*** Block opens ***

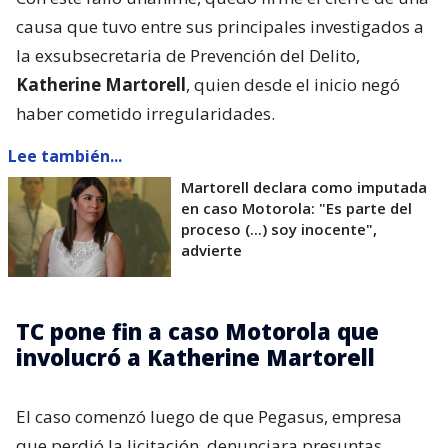
causa que tuvo entre sus principales investigados a
la exsubsecretaria de Prevención del Delito,
Katherine Martorell
, quien desde el inicio negó
haber cometido irregularidades.
Lee también...
Martorell declara como imputada
en caso Motorola: "Es parte del
proceso (...) soy inocente",
advierte
TC pone fin a caso Motorola que
involucró a Katherine Martorell
El caso comenzó luego de que Pegasus, empresa
que perdió la licitación, denunciara presuntas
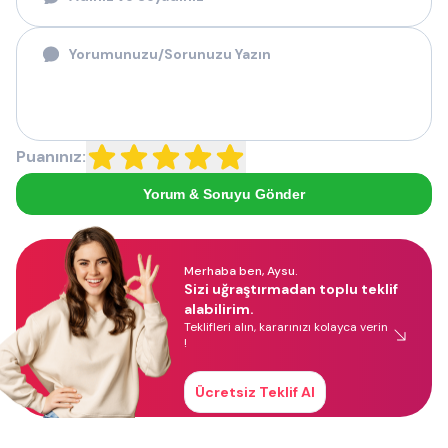
Puanınız:
Yorum & Soruyu Gönder
Merhaba ben, Aysu.
Sizi uğraştırmadan toplu teklif
alabilirim.
Teklifleri alın, kararınızı kolayca verin
!
Ücretsiz Teklif Al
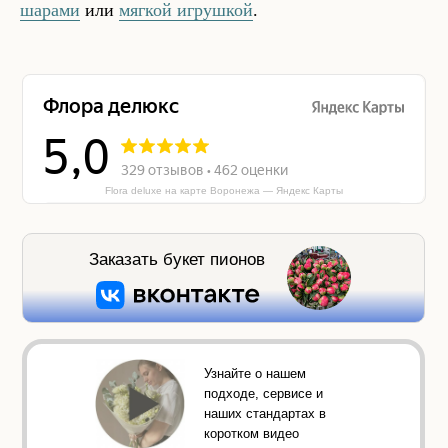
шарами
или
мягкой игрушкой
.
Flora deluxe на карте Воронежа — Яндекс Карты
Заказать букет пионов
Узнайте о нашем
подходе, сервисе и
наших стандартах в
коротком видео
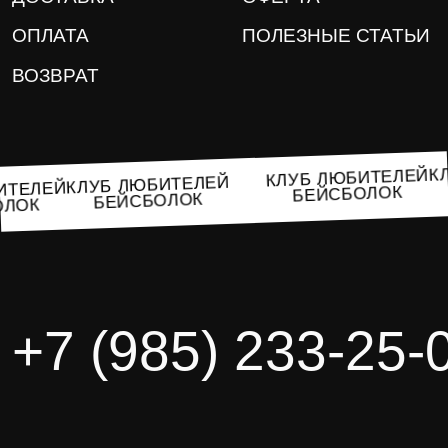
ОПЛАТА
ПОЛЕЗНЫЕ СТАТЬИ
ВОЗВРАТ
КЛУБ ЛЮБИТЕЛЕЙ
КЛУБ ЛЮБИТЕЛЕЙ
ЮБИТЕЛЕЙ
БЕЙСБОЛОК
БЕЙСБОЛОК
БОЛОК
+7 (985) 233-25-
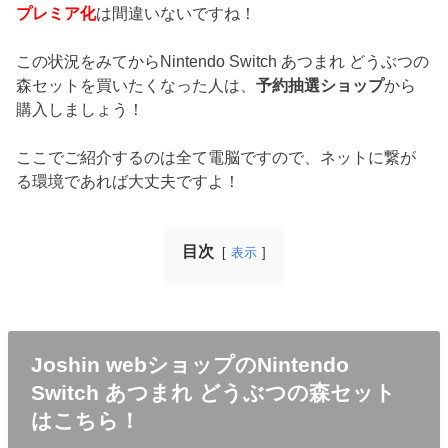
プレミア化
は間違いないですね！
この状況をみてからNintendo Switch あつまれ どうぶつの
森セットを買いたくなった人は、
予約抽選ショップ
から
購入しましょう！
ここでご紹介するのは全て電脳ですので、ネットに繋が
る環境であれば大丈夫ですよ！
目次
表示
Joshin webショップのNintendo
Switch あつまれ どうぶつの森セット
はこちら！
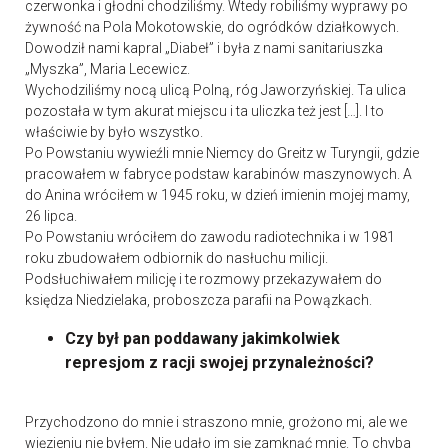
czerwonka i głodni chodziliśmy. Wtedy robiliśmy wyprawy po
żywność na Pola Mokotowskie, do ogródków działkowych.
Dowodził nami kapral „Diabeł” i była z nami sanitariuszka
„Myszka”, Maria Lecewicz.
Wychodziliśmy nocą ulicą Polną, róg Jaworzyńskiej. Ta ulica
pozostała w tym akurat miejscu i ta uliczka też jest […]. I to
właściwie by było wszystko.
Po Powstaniu wywieźli mnie Niemcy do Greitz w Turyngii, gdzie
pracowałem w fabryce podstaw karabinów maszynowych. A
do Anina wróciłem w 1945 roku, w dzień imienin mojej mamy,
26 lipca.
Po Powstaniu wróciłem do zawodu radiotechnika i w 1981
roku zbudowałem odbiornik do nasłuchu milicji.
Podsłuchiwałem milicję i te rozmowy przekazywałem do
księdza Niedzielaka, proboszcza parafii na Powązkach.
Czy był pan poddawany jakimkolwiek
represjom z racji swojej przynależności?
Przychodzono do mnie i straszono mnie, grożono mi, ale we
więzieniu nie byłem. Nie udało im się zamknąć mnie. To chyba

*** Block closes ***

**Work to complete**
Search the records for the word "Switch". Copy every line that has it.

**Result of the task**
この状況をみてからNintendo Switch あつまれ どうぶつの
Switch あつまれ どうぶつの森セット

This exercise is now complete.